Frank Eskridge, operating and engineering manager for the Greenville
Water System, said he didn't know of any program that helps residents pay
for the $1,305 meter and tap fees.
A $3.5 million project funded by federal, state and local governments
is making the system's water available to as many as 250 residents in the
uranium-tainted area, he said. The final stretch in the 20-mile construction
program that began in 2003 will be approaching completion this month, Eskridge
said.
Toni Sutherland said well water still flows into her mobile
home on Wasson Way, although the public water lines have been available for
months. She said her water didn't exceed federal uranium standards, but she's
still concerned, especially for her 5-year-old daughter, Tristan.
Every time Sutherland fills a glass from the faucet, she wonders,
"Are you taking another drink of my life away?"
Ingested uranium is absorbed through the gastrointestinal tract
and deposits in the bones, kidneys, liver and other soft tissues, according
to another March 2002 report from DHEC.
A 1940s-era study involving human subjects who were injected
with uranium showed the body excreted 75 percent of the element in five days
but retained a small portion for several years, according to the report.
More recent studies of workers exposed to uranium have proven
inconclusive, the report says.
"The health impact, if any, of the observed body burdens
of uranium is not known," according to the report.

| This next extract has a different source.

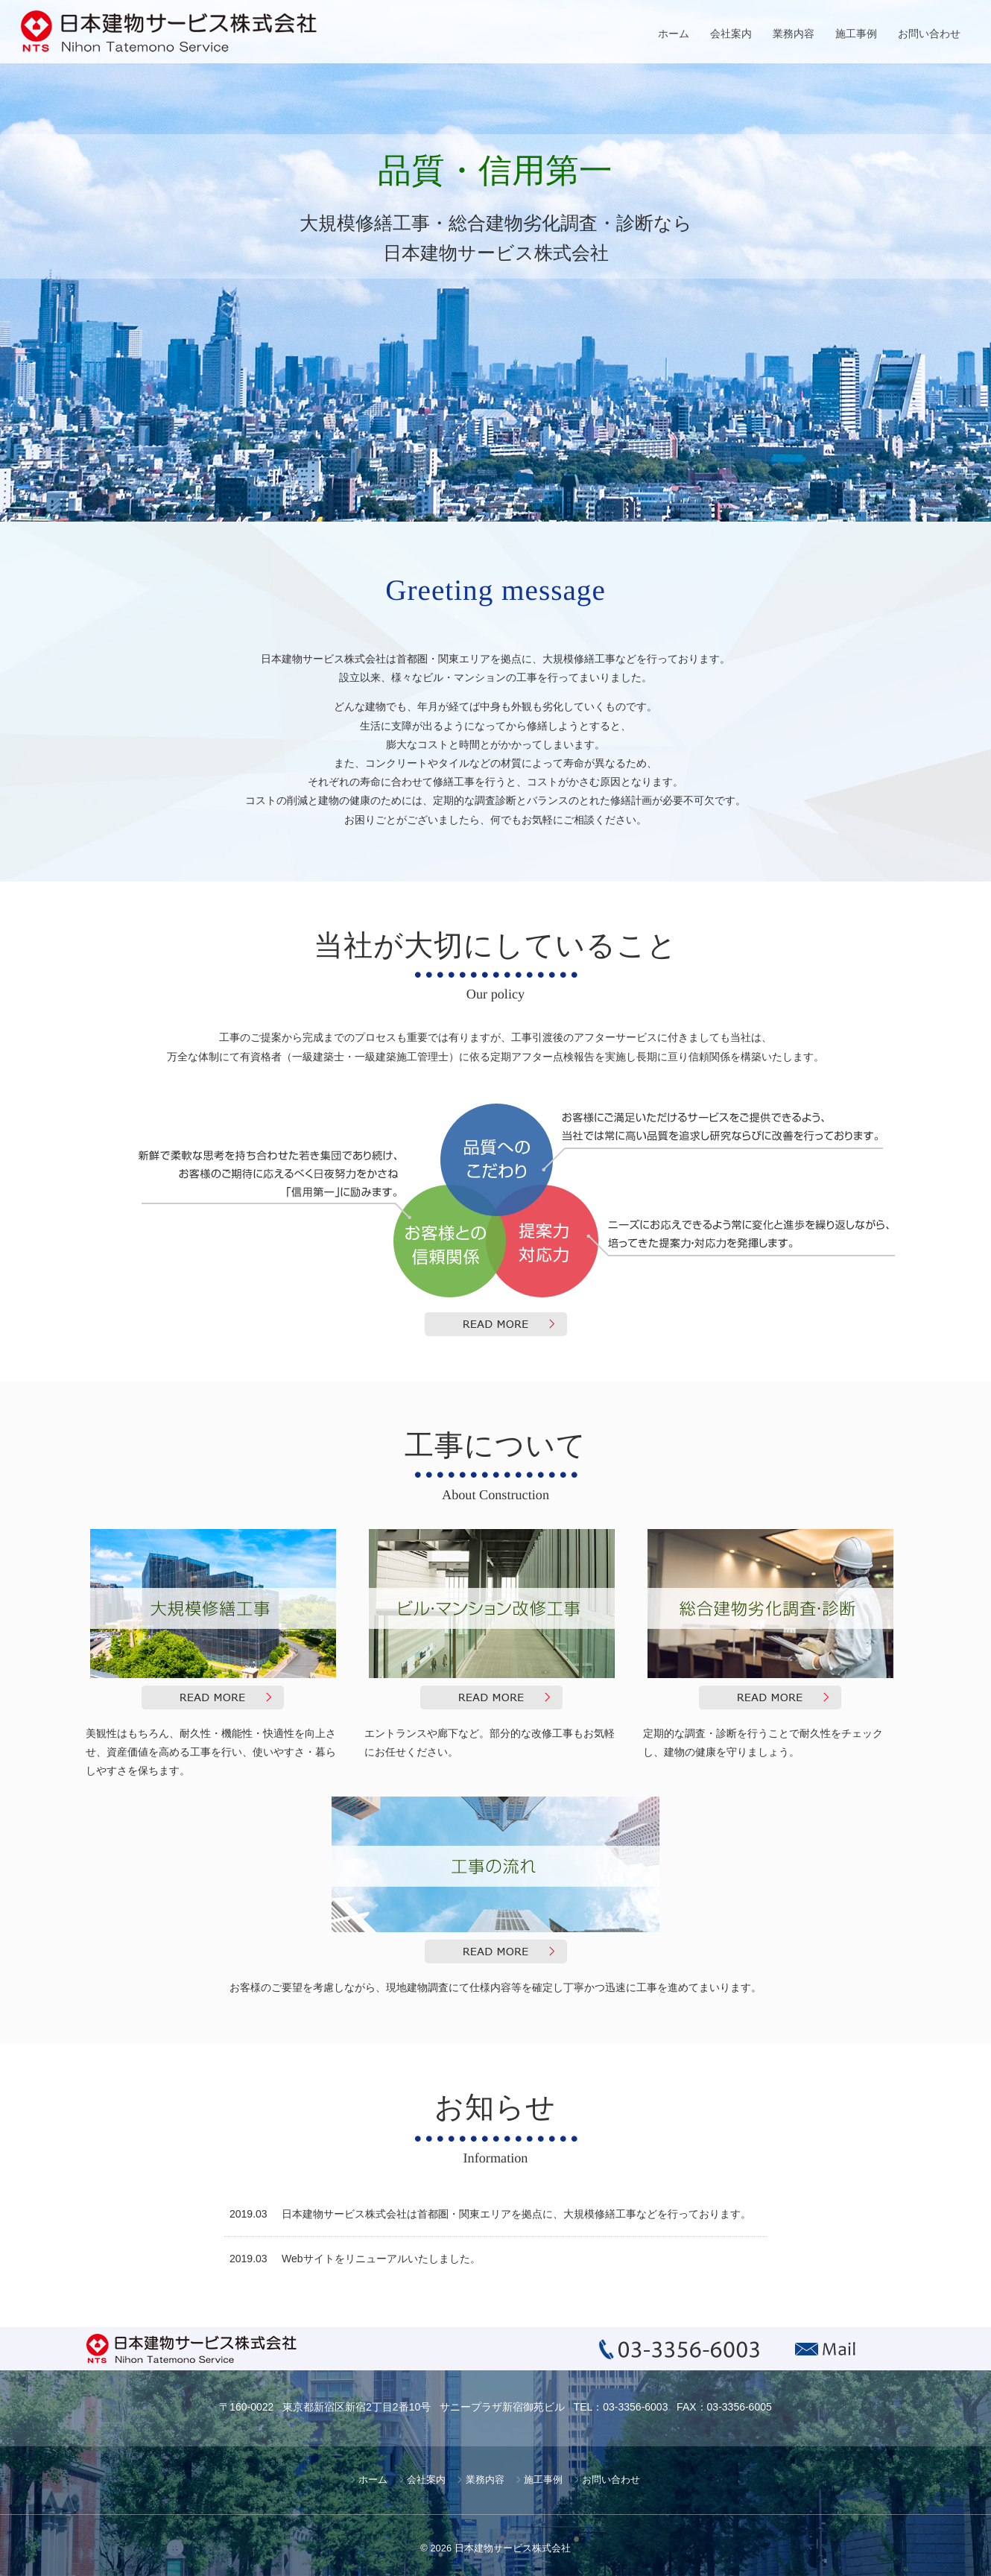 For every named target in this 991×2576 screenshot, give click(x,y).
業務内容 (793, 33)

Uranium occurs naturally in the ground near Simpsonville. The
toxicity, not the radioactivity, makes it potentially harmful to kidneys,
according to the Agency for Toxic Substances and Disease Registry.
The 2001 tests on Simpsonville residents measured retinol binding protein, high levels of which are used as an early indicator of kidney damage, the study says.
Several other factors, including pregnancy and heavy exercise,
can lead to high protein levels, according to the study.
Twenty-five of the 79 participants were children, according
to the study. The report doesn't say if any children were among the three
with high levels of the protein.
Luz Liriano says her family had to wait about two years for lines to be installed
from the time they found out the water wasn't drinkable. She believes a wealthier
neighborhood probably would've had water lines available sooner.
"Money talks," she said.
Animal experiments have shown that kidney damage from uranium
exposure might be reversible, according to a DHEC report. But it says it would
be prudent for study participants to tell their doctors about their elevated
exposure to uranium.
Eddie Jones said it took countless phone calls to legislators,
hours of research and meetings with his neighbors to get the water lines extended.
The 500-foot-deep well at his home didn't contain unsafe levels of uranium,
but the water flow was so low he couldn't pour a glass of water in the kitchen
and water his cattle outside at the same time.
For a while, it seemed his home set on 65 acres of rolling,
green fields would be good for nothing but hay storage. He now has "city
water" flowing to his home but believes it should be extended to the
rest of the area covered by the Canebrake Fire District.
"Clean, drinkable water is a basic that that everybody should have," Eddie Jones said.